What is being asked: Everything in the listing must be repeated exactly, apart from the images.

Information:
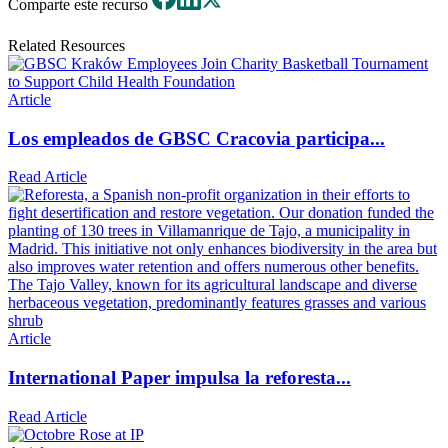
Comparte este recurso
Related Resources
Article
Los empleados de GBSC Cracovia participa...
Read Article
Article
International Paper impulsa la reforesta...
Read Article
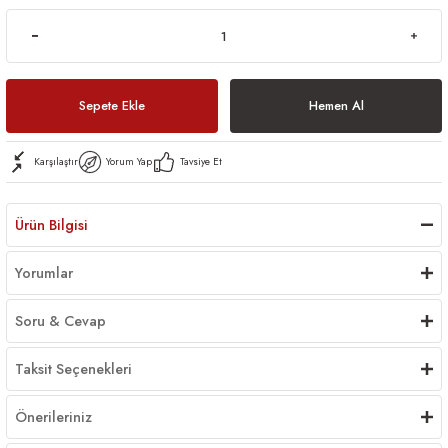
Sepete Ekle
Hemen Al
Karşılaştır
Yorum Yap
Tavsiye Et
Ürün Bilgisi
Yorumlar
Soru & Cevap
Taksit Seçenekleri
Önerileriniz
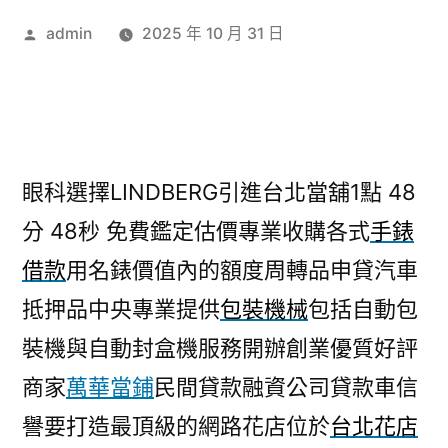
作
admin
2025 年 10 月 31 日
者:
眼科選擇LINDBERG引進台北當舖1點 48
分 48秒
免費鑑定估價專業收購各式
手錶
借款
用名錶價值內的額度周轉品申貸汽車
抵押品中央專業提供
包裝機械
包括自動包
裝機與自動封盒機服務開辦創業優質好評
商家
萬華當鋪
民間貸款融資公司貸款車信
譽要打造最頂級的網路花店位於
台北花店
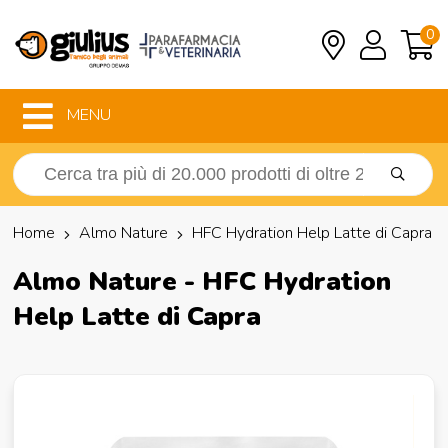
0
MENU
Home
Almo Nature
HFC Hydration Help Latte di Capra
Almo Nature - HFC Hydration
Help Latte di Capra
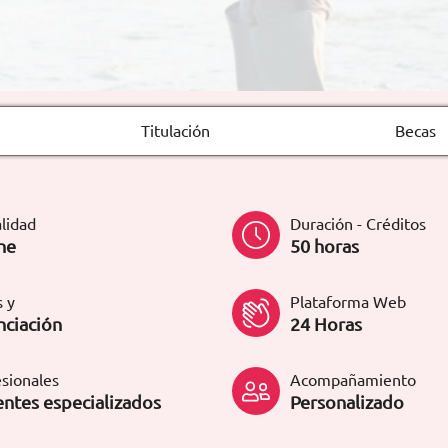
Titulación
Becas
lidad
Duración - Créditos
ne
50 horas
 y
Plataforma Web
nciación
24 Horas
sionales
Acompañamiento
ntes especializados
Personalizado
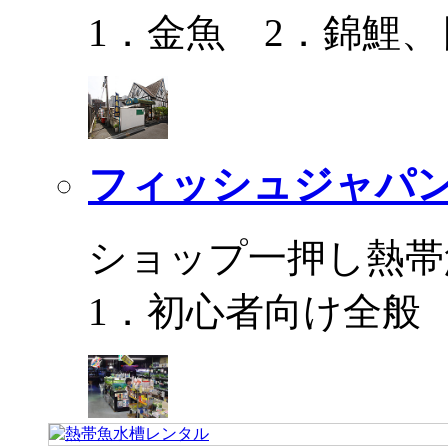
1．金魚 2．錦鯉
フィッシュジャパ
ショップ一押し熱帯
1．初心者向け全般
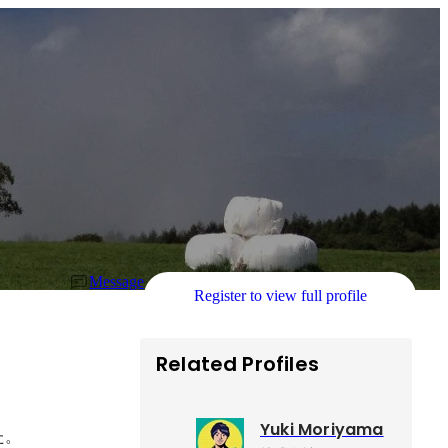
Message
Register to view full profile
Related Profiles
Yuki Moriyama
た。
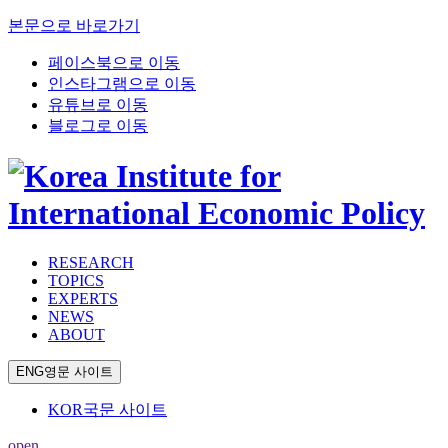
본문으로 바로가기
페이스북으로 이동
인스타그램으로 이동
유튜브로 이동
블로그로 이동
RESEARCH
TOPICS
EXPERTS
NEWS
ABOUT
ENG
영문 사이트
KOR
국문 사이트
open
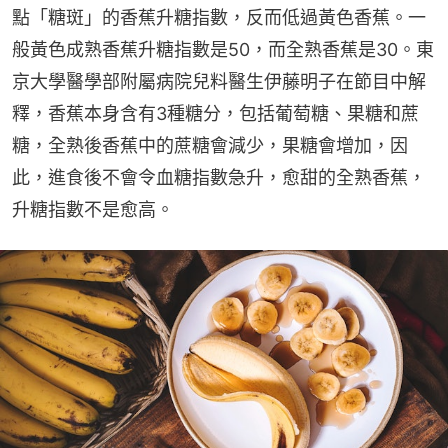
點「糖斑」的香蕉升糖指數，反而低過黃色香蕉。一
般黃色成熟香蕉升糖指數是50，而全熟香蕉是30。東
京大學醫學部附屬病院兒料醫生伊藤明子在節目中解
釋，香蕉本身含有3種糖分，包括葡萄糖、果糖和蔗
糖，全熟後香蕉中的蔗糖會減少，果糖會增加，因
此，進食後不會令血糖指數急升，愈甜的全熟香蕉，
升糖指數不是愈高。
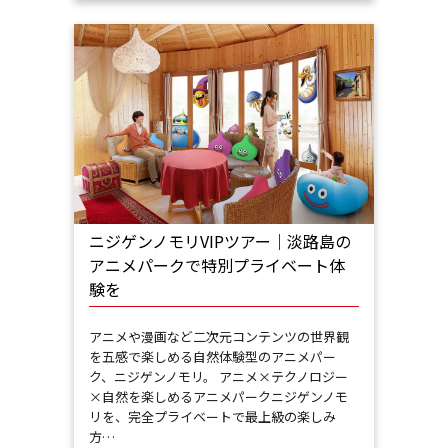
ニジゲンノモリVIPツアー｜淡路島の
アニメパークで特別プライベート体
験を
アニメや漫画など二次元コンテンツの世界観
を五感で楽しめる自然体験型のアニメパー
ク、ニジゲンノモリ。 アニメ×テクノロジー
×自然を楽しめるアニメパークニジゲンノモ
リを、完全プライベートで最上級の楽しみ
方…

Output below:
Comparte este recurso
Related Resources
Article
Los empleados de GBSC Cracovia participa...
Read Article
Article
International Paper impulsa la reforesta...
Read Article
Sepete Ekle
Hemen Al
Karşılaştır
Yorum Yap
Tavsiye Et
Ürün Bilgisi
Yorumlar
Soru & Cevap
Taksit Seçenekleri
Önerileriniz
作
admin
2025 年 10 月 31 日
者:
眼科選擇LINDBERG引進台北當舖1點 48
分 48秒
免費鑑定估價專業收購各式
手錶
借款
用名錶價值內的額度周轉品申貸汽車
抵押品中央專業提供
包裝機械
包括自動包
裝機與自動封盒機服務開辦創業優質好評
商家
萬華當鋪
民間貸款融資公司貸款車信
譽要打造最頂級的網路花店位於
台北花店
0
MENU
Home
Almo Nature
HFC Hydration Help Latte di Capra
Almo Nature - HFC Hydration
Help Latte di Capra
Titulación
Becas
lidad
Duración - Créditos
ne
50 horas
 y
Plataforma Web
nciación
24 Horas
sionales
Acompañamiento
ntes especializados
Personalizado
1．金魚 2．錦鯉
フィッシュジャパ
ショップ一押し熱帯
1．初心者向け全般
Message
Register to view full profile
Related Profiles
Yuki Moriyama
た。
본문으로 바로가기
페이스북으로 이동
인스타그램으로 이동
유튜브로 이동
블로그로 이동
RESEARCH
TOPICS
EXPERTS
NEWS
ABOUT
ENG
영문 사이트
KOR
국문 사이트
open
點「糖斑」的香蕉升糖指數，反而低過黃色香蕉。一
般黃色成熟香蕉升糖指數是50，而全熟香蕉是30。東
京大學醫學部附屬病院兒料醫生伊藤明子在節目中解
釋，香蕉本身含有3種糖分，包括葡萄糖、果糖和蔗
糖，全熟後香蕉中的蔗糖會減少，果糖會增加，因
此，進食後不會令血糖指數急升，愈甜的全熟香蕉，
升糖指數不是愈高。
ニジゲンノモリVIPツアー｜淡路島の
アニメパークで特別プライベート体
験を
アニメや漫画など二次元コンテンツの世界観
を五感で楽しめる自然体験型のアニメパー
ク、ニジゲンノモリ。 アニメ×テクノロジー
×自然を楽しめるアニメパークニジゲンノモ
リを、完全プライベートで最上級の楽しみ
方…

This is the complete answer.